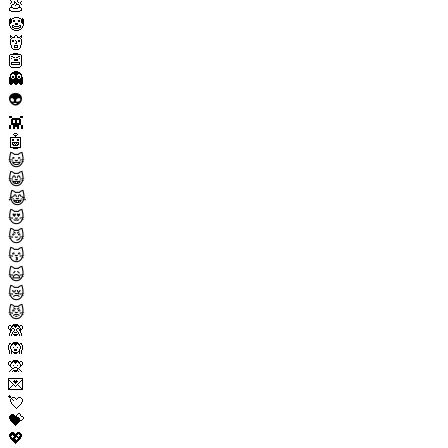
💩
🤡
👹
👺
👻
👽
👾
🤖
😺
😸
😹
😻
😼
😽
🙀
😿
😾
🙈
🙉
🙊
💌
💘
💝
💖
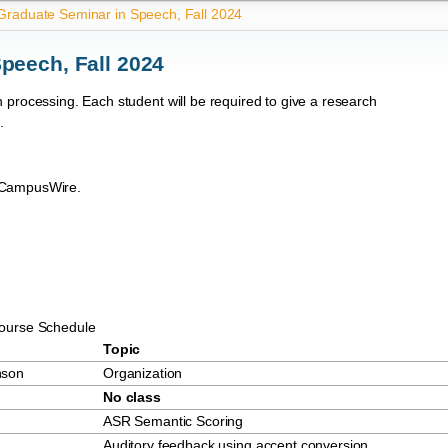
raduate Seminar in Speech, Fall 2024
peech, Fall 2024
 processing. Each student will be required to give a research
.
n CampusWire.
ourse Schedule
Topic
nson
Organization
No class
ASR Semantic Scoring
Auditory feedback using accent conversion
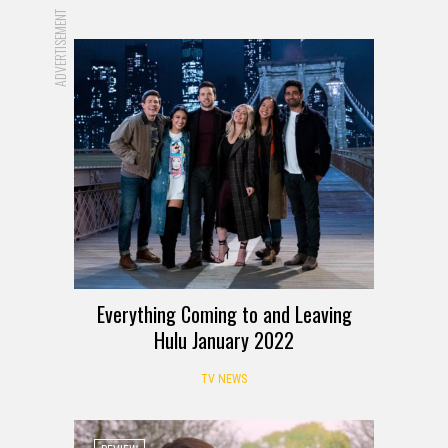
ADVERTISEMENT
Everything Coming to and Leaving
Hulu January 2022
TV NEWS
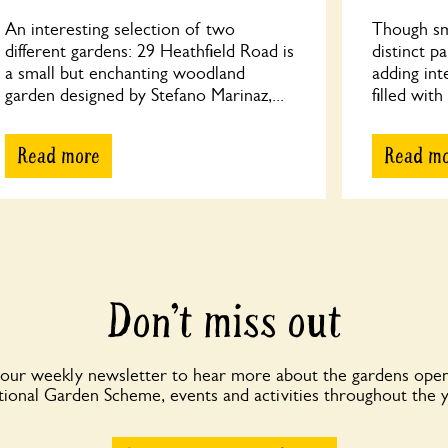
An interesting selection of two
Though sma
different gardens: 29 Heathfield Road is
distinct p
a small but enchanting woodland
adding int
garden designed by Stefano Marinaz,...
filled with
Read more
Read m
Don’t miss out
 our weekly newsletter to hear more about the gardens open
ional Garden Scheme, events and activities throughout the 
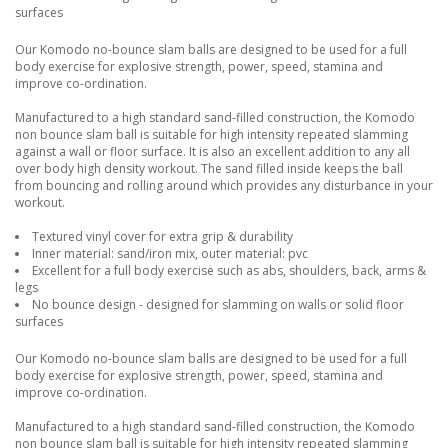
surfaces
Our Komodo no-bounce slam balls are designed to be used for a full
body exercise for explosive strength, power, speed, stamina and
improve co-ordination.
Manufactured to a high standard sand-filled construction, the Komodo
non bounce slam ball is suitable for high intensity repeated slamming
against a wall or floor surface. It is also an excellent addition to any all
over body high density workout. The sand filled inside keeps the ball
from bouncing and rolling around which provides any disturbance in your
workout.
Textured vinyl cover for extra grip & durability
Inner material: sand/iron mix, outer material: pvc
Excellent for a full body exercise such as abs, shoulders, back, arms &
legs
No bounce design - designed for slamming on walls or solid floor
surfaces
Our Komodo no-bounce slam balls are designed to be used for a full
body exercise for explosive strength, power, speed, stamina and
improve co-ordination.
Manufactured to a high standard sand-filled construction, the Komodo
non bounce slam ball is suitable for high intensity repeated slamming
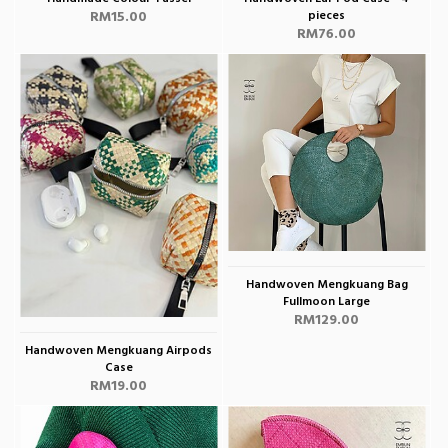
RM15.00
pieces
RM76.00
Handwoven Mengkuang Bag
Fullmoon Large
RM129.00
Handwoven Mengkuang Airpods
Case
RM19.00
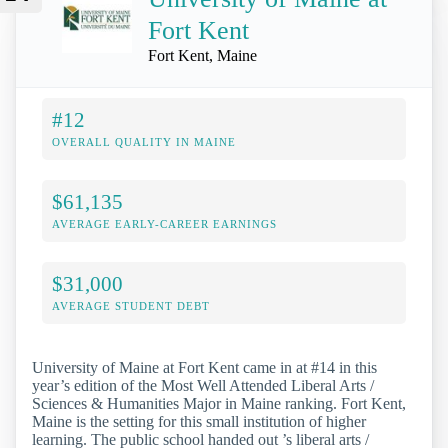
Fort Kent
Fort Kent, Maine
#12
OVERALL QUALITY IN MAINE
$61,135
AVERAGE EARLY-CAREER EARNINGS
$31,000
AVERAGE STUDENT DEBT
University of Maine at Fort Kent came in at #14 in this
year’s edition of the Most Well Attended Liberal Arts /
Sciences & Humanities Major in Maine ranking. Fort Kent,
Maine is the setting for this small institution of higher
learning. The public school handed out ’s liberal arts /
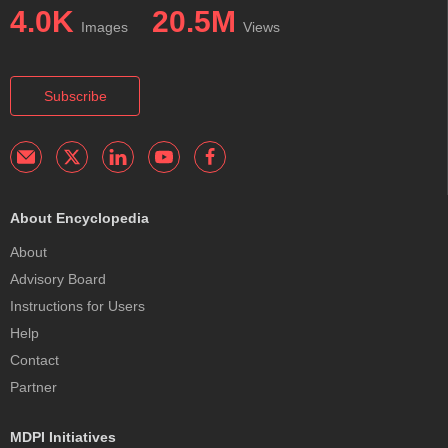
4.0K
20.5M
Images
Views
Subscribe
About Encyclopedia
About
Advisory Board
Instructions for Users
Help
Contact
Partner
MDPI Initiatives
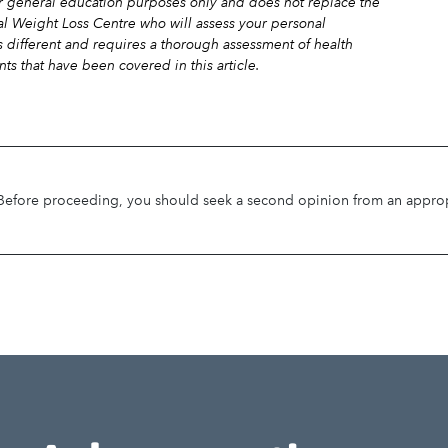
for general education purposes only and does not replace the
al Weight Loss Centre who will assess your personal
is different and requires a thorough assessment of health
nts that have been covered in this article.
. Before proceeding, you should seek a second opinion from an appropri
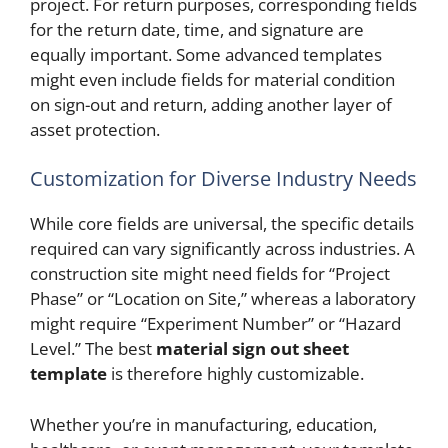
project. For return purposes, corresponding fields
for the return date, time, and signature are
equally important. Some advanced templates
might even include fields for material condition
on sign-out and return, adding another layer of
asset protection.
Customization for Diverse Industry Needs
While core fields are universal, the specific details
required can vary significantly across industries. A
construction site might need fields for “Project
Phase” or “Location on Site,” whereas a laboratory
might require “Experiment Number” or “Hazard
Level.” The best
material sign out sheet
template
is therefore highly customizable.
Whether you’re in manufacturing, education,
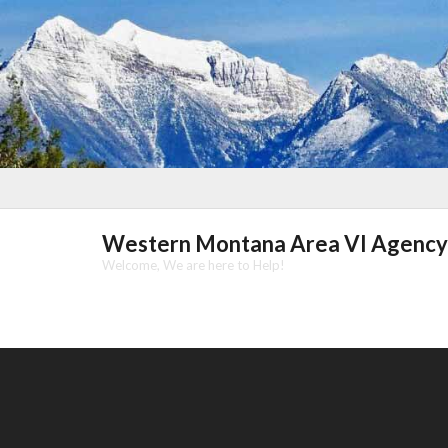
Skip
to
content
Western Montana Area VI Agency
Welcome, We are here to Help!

----

Say how many lines in the data hold the string "different". No other content should accompany the number.

=== Exercise solution ===
2